Les quatrième et cinquième parties s’intitulent, « Les tribulations du négociateur » et « La négociation au quotidien ». On y retrouve sept chapitres qui intéresseront surtout les personnes plus familières avec l’Analyse Transactionnelle. On examine les sujets suivants : les escarmouches relationnelles ; les jeux de pouvoir ; les manipulations ; les jeux psychologiques ; les blocages ; les petites négociations ; et, dans un dernier chapitre intitulé « Pour ne pas désespérer face à la violence », l’auteur rappelle que, pour devenir un excellent négociateur, ce n’est pas tout de posséder des compétences mais qu’il faut aussi pouvoir accepter de se transformer intérieurement.

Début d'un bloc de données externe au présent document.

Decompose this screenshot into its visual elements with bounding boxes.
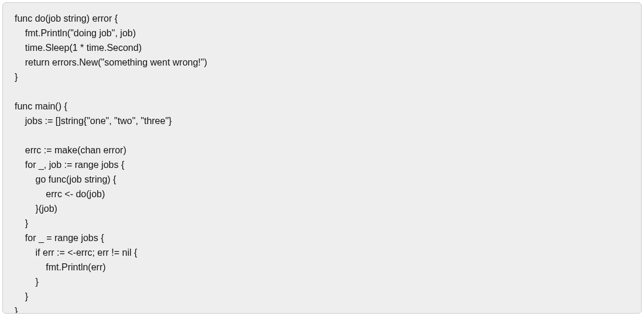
code-block: func do(job string) error { fmt.Println(…	[2, 2, 642, 314]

Le volume comporte également quelques annexes, dont un « Vade-mecum du négociateur » qui identifie sous forme de questions les éléments essentiels auxquels les négociateurs doivent porter attention autant avant la négociation que pendant celle-ci. On y retrouve aussi une liste des principaux besoins que les négociateurs cherchent à satisfaire ainsi que les ressources individuelles et institutionnelles qui peuvent être mises à leur disposition. Enfin, un glossaire nous permet de mieux nous y retrouver dans la terminologie plutôt hermétique de l’AT.

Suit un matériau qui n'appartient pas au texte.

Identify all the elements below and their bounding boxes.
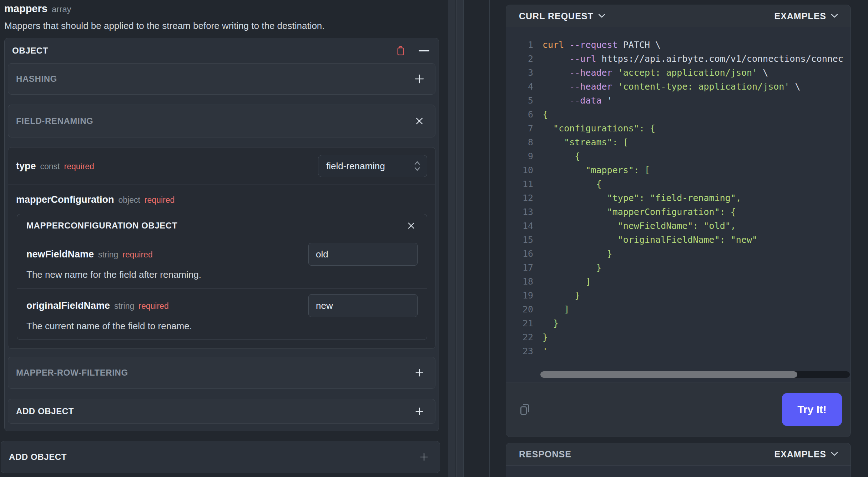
field-name: mappers	[4, 3, 47, 15]
section-field-renaming[interactable]: FIELD-RENAMING	[8, 105, 435, 137]
code-line: 15 "originalFieldName": "new"	[515, 233, 851, 247]
mapper-configuration-object-title: MAPPERCONFIGURATION OBJECT	[26, 221, 177, 231]
vertical-scrollbar-thumb[interactable]	[456, 0, 464, 477]
object-card-header: OBJECT	[8, 38, 435, 63]
code-line: 6{	[515, 107, 851, 121]
original-field-name-badge: string	[114, 301, 134, 311]
new-field-name-label-group: newFieldName string required	[26, 249, 153, 260]
schema-panel: mappers array Mappers that should be app…	[0, 0, 447, 477]
new-field-name-input[interactable]	[308, 243, 418, 266]
close-field-renaming-button[interactable]	[413, 115, 426, 127]
new-field-name-required: required	[122, 250, 152, 260]
type-select[interactable]: field-renaming	[318, 155, 427, 177]
code-line: 22}	[515, 330, 851, 344]
type-field-row: type const required field-renaming	[8, 147, 435, 185]
request-language-dropdown[interactable]: CURL REQUEST	[519, 11, 605, 21]
horizontal-scrollbar-thumb[interactable]	[540, 371, 797, 378]
copy-code-button[interactable]	[518, 403, 531, 416]
expand-mapper-row-filtering-button[interactable]	[413, 366, 426, 379]
response-body	[506, 465, 851, 477]
object-card-title: OBJECT	[12, 46, 48, 56]
trash-icon	[396, 45, 405, 56]
field-renaming-config-box: type const required field-renaming	[8, 147, 435, 349]
code-line: 12 "type": "field-renaming",	[515, 191, 851, 205]
request-examples-label: EXAMPLES	[774, 11, 826, 21]
plus-icon	[414, 74, 425, 84]
horizontal-scrollbar-track[interactable]	[540, 371, 850, 378]
response-card: RESPONSE EXAMPLES	[506, 443, 851, 477]
code-line: 9 {	[515, 149, 851, 163]
original-field-name-label-group: originalFieldName string required	[26, 300, 169, 311]
field-type-badge: array	[52, 4, 71, 14]
response-examples-label: EXAMPLES	[774, 449, 826, 460]
minus-icon	[419, 50, 429, 51]
chevron-down-icon	[831, 14, 838, 18]
try-it-button[interactable]: Try It!	[782, 393, 842, 426]
code-line: 1curl --request PATCH \	[515, 38, 851, 52]
section-mapper-row-filtering-label: MAPPER-ROW-FILTERING	[16, 368, 128, 378]
mapper-configuration-required: required	[145, 195, 175, 205]
plus-icon	[415, 407, 424, 416]
curl-request-header: CURL REQUEST EXAMPLES	[506, 5, 851, 27]
response-examples-dropdown[interactable]: EXAMPLES	[774, 449, 838, 460]
code-line: 19 }	[515, 288, 851, 302]
new-field-name-description: The new name for the field after renamin…	[26, 269, 418, 280]
type-select-value: field-renaming	[326, 161, 385, 172]
code-line: 23'	[515, 344, 851, 358]
vertical-scrollbar-track[interactable]	[448, 0, 455, 477]
plus-icon	[419, 452, 429, 462]
close-mapper-configuration-button[interactable]	[405, 219, 418, 232]
add-object-outer-label: ADD OBJECT	[9, 452, 67, 462]
chevron-down-icon	[599, 14, 605, 18]
original-field-name-label: originalFieldName	[26, 300, 110, 311]
curl-request-card: CURL REQUEST EXAMPLES 1curl --request PA…	[506, 5, 851, 437]
type-field-badge: const	[40, 162, 60, 171]
code-line: 17 }	[515, 261, 851, 275]
mapper-configuration-object-header: MAPPERCONFIGURATION OBJECT	[17, 214, 427, 237]
type-field-required: required	[64, 162, 94, 171]
add-object-inner-button[interactable]	[413, 405, 426, 418]
x-icon	[407, 222, 415, 230]
code-line: 2 --url https://api.airbyte.com/v1/conne…	[515, 52, 851, 66]
request-footer: Try It!	[506, 382, 851, 437]
original-field-name-description: The current name of the field to rename.	[26, 321, 418, 332]
type-field-label-group: type const required	[16, 161, 94, 172]
expand-hashing-button[interactable]	[413, 72, 426, 85]
new-field-name-badge: string	[98, 250, 118, 260]
original-field-name-required: required	[138, 301, 168, 311]
add-object-inner-row[interactable]: ADD OBJECT	[8, 399, 435, 424]
code-line: 16 }	[515, 247, 851, 261]
new-field-name-row: newFieldName string required The new nam…	[17, 237, 427, 288]
code-line: 20 ]	[515, 302, 851, 316]
api-sample-panel: CURL REQUEST EXAMPLES 1curl --request PA…	[490, 0, 868, 477]
request-title: CURL REQUEST	[519, 11, 594, 21]
section-hashing[interactable]: HASHING	[8, 63, 435, 95]
page: mappers array Mappers that should be app…	[0, 0, 868, 477]
add-object-outer-row[interactable]: ADD OBJECT	[1, 441, 440, 473]
add-object-outer-button[interactable]	[418, 451, 430, 463]
response-header: RESPONSE EXAMPLES	[506, 443, 851, 465]
section-mapper-row-filtering[interactable]: MAPPER-ROW-FILTERING	[8, 357, 435, 389]
mapper-configuration-row: mapperConfiguration object required MAPP…	[8, 185, 435, 348]
object-card-actions	[394, 44, 430, 57]
new-field-name-label: newFieldName	[26, 249, 94, 260]
delete-object-button[interactable]	[394, 44, 407, 57]
request-examples-dropdown[interactable]: EXAMPLES	[774, 11, 838, 21]
section-field-renaming-label: FIELD-RENAMING	[16, 116, 93, 126]
code-line: 21 }	[515, 316, 851, 330]
select-stepper-icon	[413, 160, 421, 172]
code-line: 7 "configurations": {	[515, 121, 851, 135]
code-line: 3 --header 'accept: application/json' \	[515, 66, 851, 80]
field-heading: mappers array	[4, 3, 447, 15]
code-line: 8 "streams": [	[515, 135, 851, 149]
plus-icon	[415, 368, 424, 377]
original-field-name-input[interactable]	[308, 294, 418, 317]
add-object-inner-label: ADD OBJECT	[16, 406, 74, 416]
code-editor[interactable]: 1curl --request PATCH \2 --url https://a…	[506, 27, 851, 382]
code-line: 11 {	[515, 177, 851, 191]
code-line: 18 ]	[515, 275, 851, 288]
mapper-configuration-object-card: MAPPERCONFIGURATION OBJECT	[17, 214, 427, 340]
mapper-configuration-label-group: mapperConfiguration object required	[16, 194, 428, 205]
collapse-object-button[interactable]	[418, 44, 430, 57]
mapper-configuration-name: mapperConfiguration	[16, 194, 114, 205]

Quant à la bibliographie, elle est présentée sous trois volets distincts. Il y a d’abord ce que Delivré appelle « la bibliothèque de base du négociateur » qui réfère à différents volumes, peu connus de ce côté-ci de l’Atlantique du moins pour ce recenseur, si ce n’est celui de Fisher et Ury mentionné plus haut. On retrouve ensuite des « ouvrages de référence sur les approches présentées dans ce livre » et qui portent principalement sur l’AT et sur la communication organisationnelle, quoiqu’il est aussi fait mention du volume, L’Acteur et le système de Crozier et Friedberg (Paris, Seuil, 1977). Delivré souligne qu’à sa connaissance, il n’existe pas d’ouvrage comparant les concepts de « pouvoir pour » et « pouvoir sur ». Nous pourrions lui suggérer de consulter celui de Weiss mentionné plus haut. Enfin, la bibliographie comporte une liste d’autres ouvrages généraux sur l’AT et la négociation. On n’y retrouve cependant aucun titre portant sur la négociation en relations du travail.
Nous recommandons donc la lecture de ce volume à toutes les personnes qui s’intéressent au fonctionnement du processus de négociation et, plus particulièrement, à celles qui portent intérêt aux nouvelles approches de négociation, telle la négociation basée sur les intérêts.